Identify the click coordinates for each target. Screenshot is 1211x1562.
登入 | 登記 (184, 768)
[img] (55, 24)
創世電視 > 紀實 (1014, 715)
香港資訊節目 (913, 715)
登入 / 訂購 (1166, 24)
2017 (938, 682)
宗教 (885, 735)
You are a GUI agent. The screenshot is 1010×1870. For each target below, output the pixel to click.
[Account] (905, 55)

::::::

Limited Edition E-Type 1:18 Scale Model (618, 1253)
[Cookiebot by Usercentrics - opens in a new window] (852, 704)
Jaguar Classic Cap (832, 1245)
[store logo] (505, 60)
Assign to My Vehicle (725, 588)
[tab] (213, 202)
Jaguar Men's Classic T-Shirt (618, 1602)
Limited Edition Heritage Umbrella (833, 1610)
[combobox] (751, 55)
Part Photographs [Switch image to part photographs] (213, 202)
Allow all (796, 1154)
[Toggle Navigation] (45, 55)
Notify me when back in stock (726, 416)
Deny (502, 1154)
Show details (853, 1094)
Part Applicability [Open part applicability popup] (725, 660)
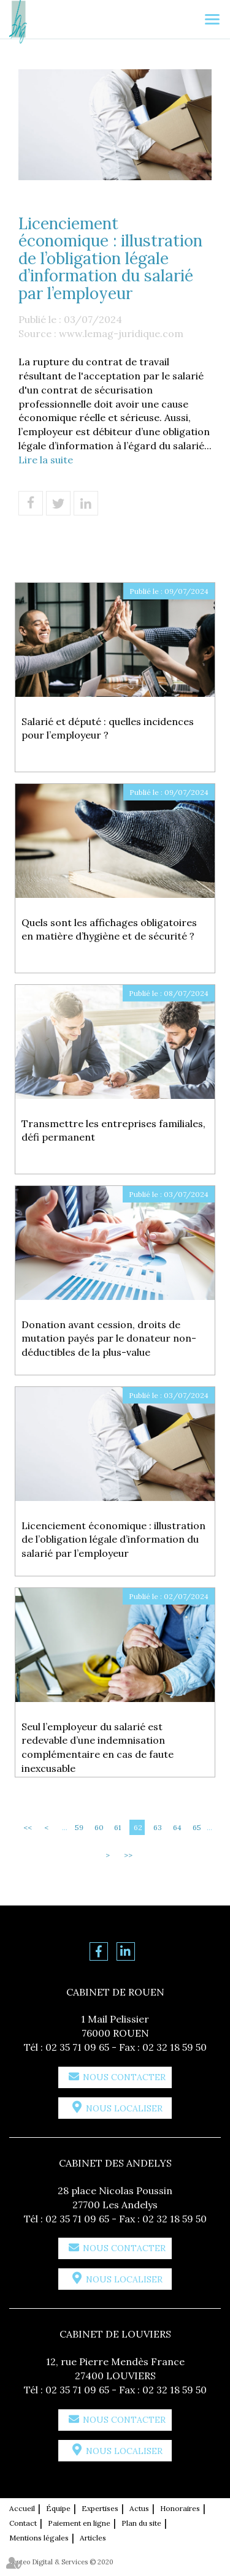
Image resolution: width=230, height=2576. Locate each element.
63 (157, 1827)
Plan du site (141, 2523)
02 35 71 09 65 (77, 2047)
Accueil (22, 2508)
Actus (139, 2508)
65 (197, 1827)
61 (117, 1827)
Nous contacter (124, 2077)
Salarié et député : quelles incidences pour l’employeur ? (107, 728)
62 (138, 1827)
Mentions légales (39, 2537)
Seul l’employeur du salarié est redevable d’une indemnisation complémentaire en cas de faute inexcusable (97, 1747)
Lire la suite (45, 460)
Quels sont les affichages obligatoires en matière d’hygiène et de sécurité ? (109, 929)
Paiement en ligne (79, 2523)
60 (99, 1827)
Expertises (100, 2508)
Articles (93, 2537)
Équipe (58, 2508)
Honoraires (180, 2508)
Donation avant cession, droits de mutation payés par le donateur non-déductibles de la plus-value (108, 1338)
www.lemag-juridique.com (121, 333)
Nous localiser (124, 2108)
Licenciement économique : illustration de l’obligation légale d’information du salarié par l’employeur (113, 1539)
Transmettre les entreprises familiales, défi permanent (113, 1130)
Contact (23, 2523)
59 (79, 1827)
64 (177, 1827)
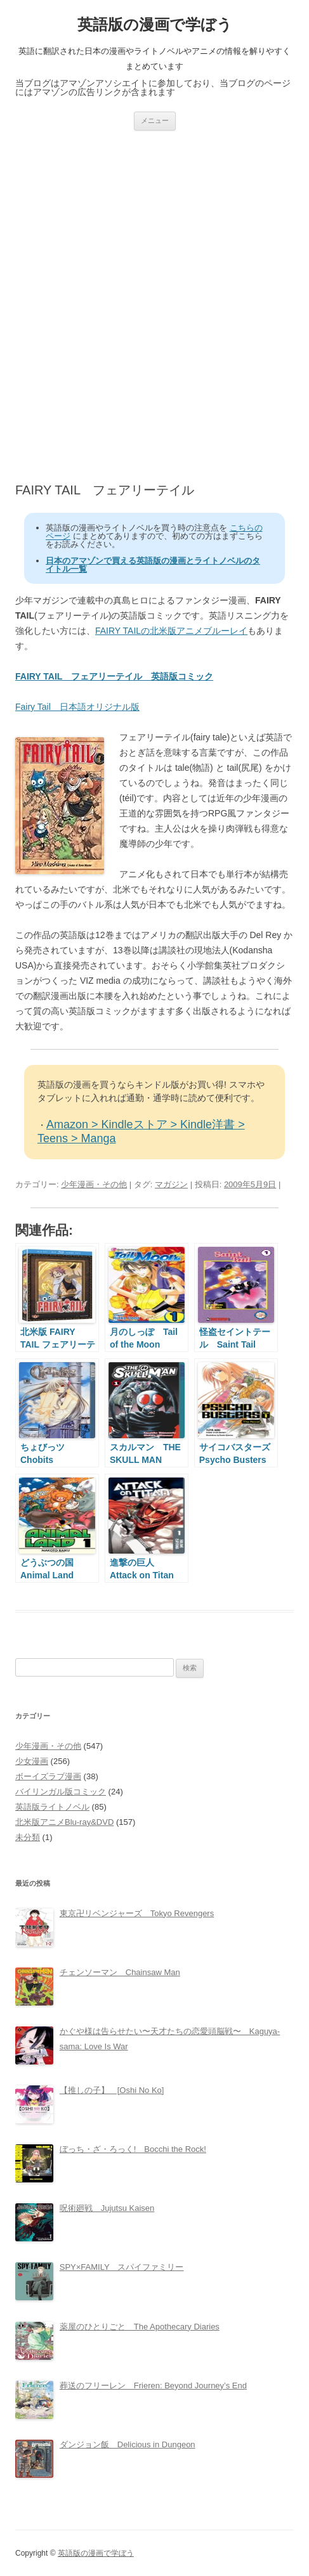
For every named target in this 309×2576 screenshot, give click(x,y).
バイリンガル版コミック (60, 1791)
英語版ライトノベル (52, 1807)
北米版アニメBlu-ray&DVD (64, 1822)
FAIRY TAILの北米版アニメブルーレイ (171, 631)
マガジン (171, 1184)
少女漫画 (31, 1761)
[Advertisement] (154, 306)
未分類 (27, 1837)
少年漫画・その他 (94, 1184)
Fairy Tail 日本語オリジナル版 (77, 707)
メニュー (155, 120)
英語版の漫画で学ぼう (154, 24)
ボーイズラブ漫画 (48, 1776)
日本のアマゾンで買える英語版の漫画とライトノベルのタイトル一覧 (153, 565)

::::::

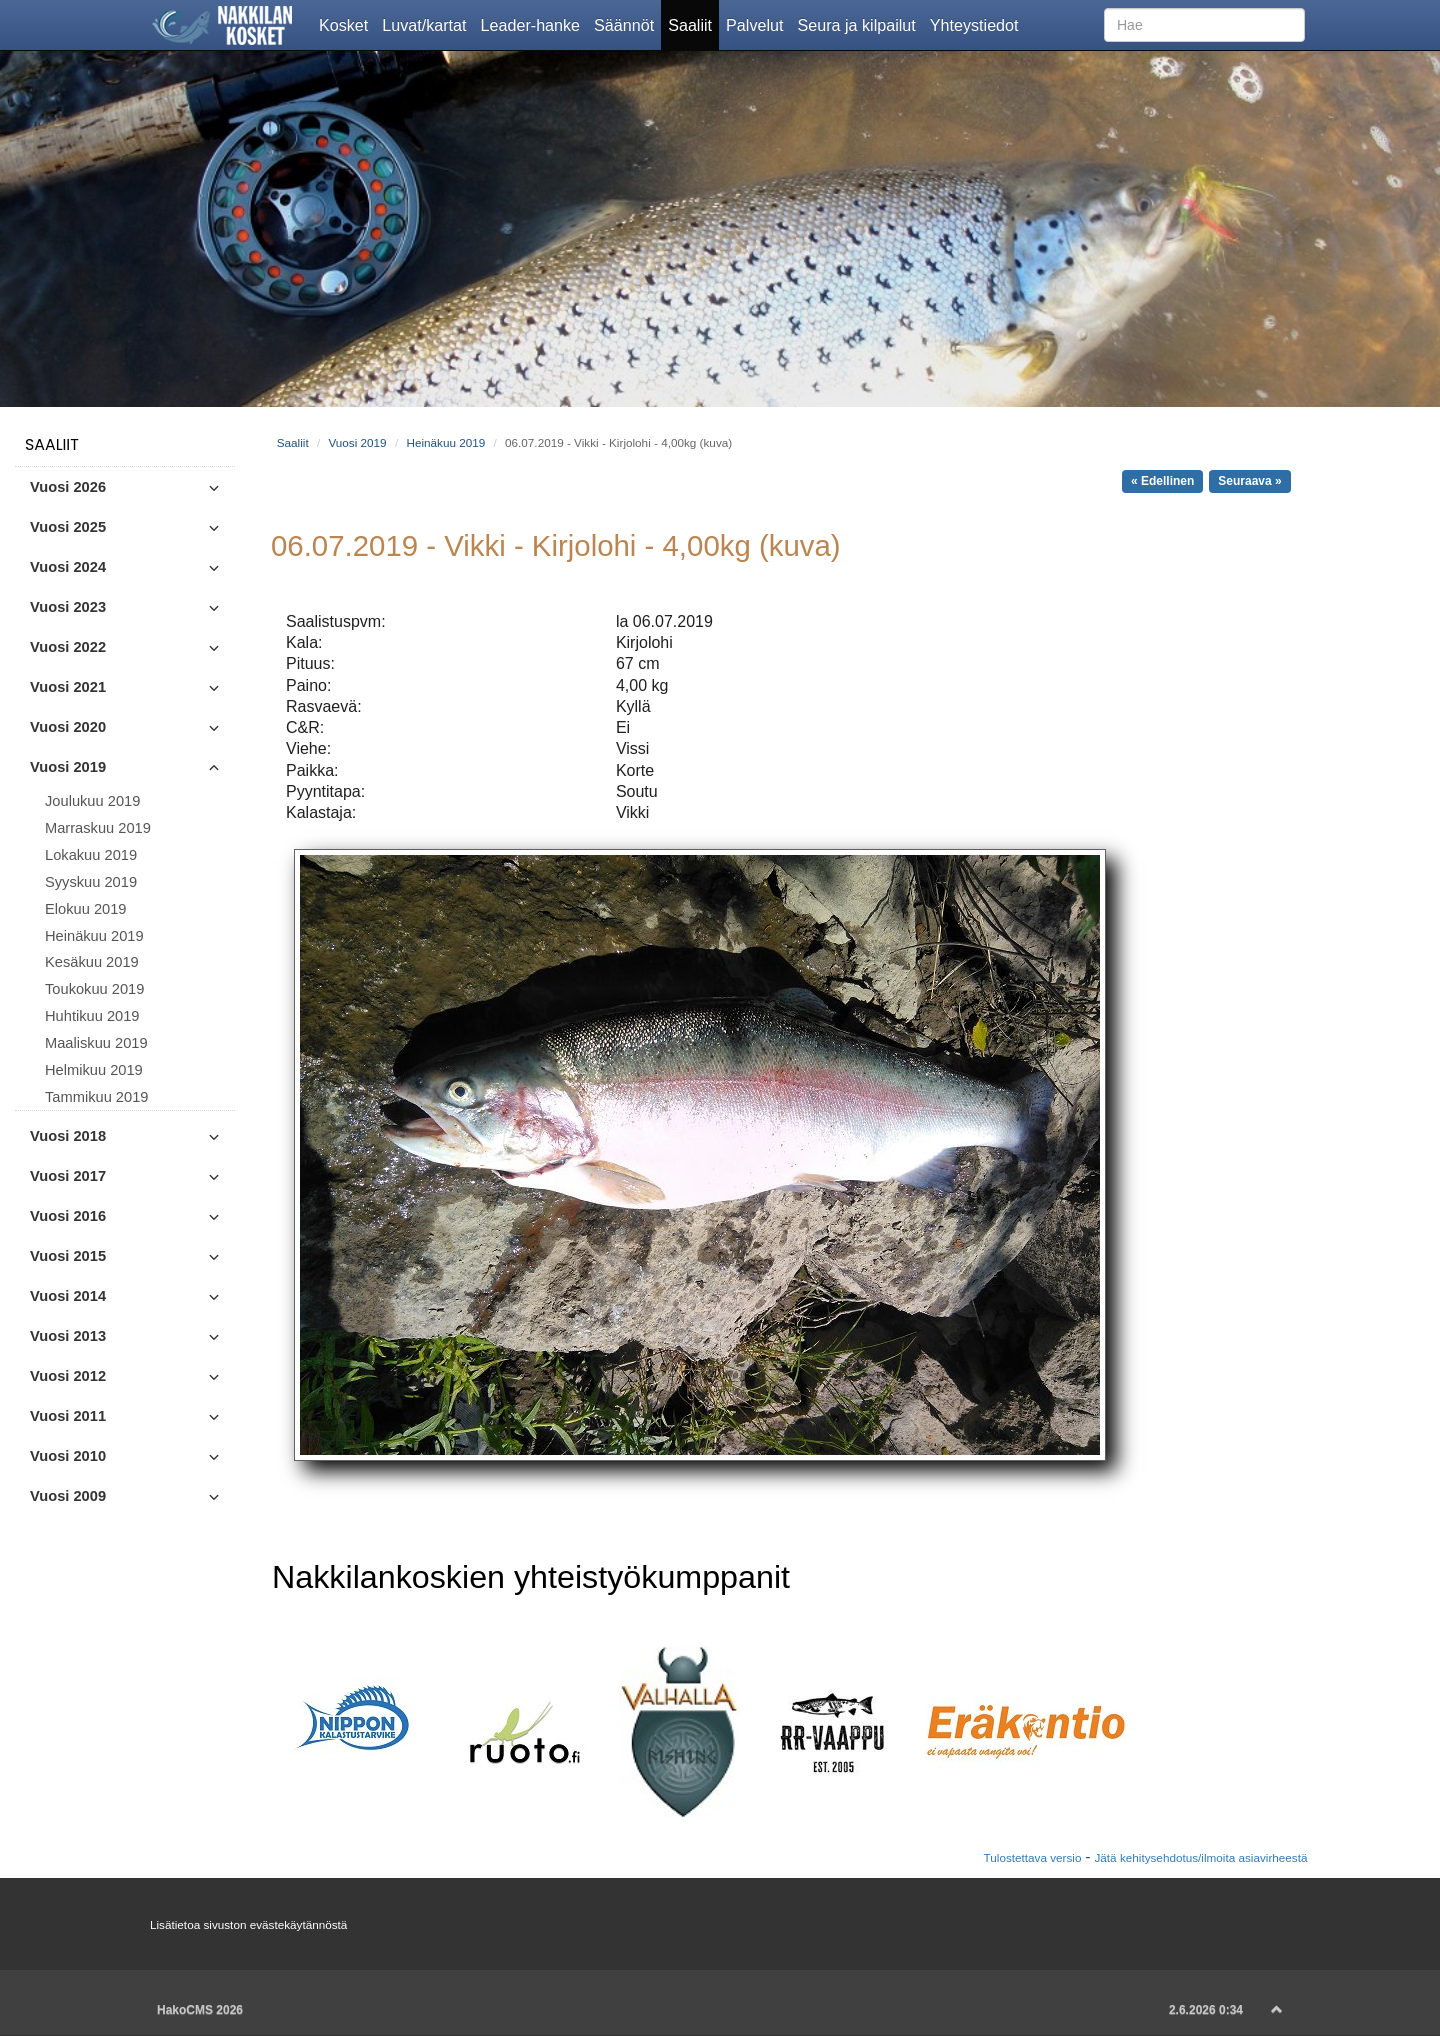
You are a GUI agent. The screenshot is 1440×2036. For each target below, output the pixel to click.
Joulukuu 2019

::::::

* Your task *
Copy out exactly the lines above beginning with the line that contains "65 (197, 1827)" and finishing with the line that contains "Fairy Tail 日本語オリジナル版 (77, 707)", including both; leave the pictures out.

* Solved exercise *
65 (197, 1827)
61 (117, 1827)
Nous contacter (124, 2077)
Salarié et député : quelles incidences pour l’employeur ? (107, 728)
62 (138, 1827)
Mentions légales (39, 2537)
Seul l’employeur du salarié est redevable d’une indemnisation complémentaire en cas de faute inexcusable (97, 1747)
Lire la suite (45, 460)
Quels sont les affichages obligatoires en matière d’hygiène et de sécurité ? (109, 929)
Paiement en ligne (79, 2523)
60 (99, 1827)
Expertises (100, 2508)
Articles (93, 2537)
Équipe (58, 2508)
Honoraires (180, 2508)
Donation avant cession, droits de mutation payés par le donateur non-déductibles de la plus-value (108, 1338)
www.lemag-juridique.com (121, 333)
Nous localiser (124, 2108)
Licenciement économique : illustration de l’obligation légale d’information du salarié par l’employeur (113, 1539)
Transmettre les entreprises familiales, défi permanent (113, 1130)
Contact (23, 2523)
59 (79, 1827)
64 (177, 1827)
For every named target in this 309×2576 screenshot, give click(x,y).
バイリンガル版コミック (60, 1791)
英語版ライトノベル (52, 1807)
北米版アニメBlu-ray&DVD (64, 1822)
FAIRY TAILの北米版アニメブルーレイ (171, 631)
マガジン (171, 1184)
少女漫画 (31, 1761)
[Advertisement] (154, 306)
未分類 (27, 1837)
少年漫画・その他 (94, 1184)
Fairy Tail 日本語オリジナル版 (77, 707)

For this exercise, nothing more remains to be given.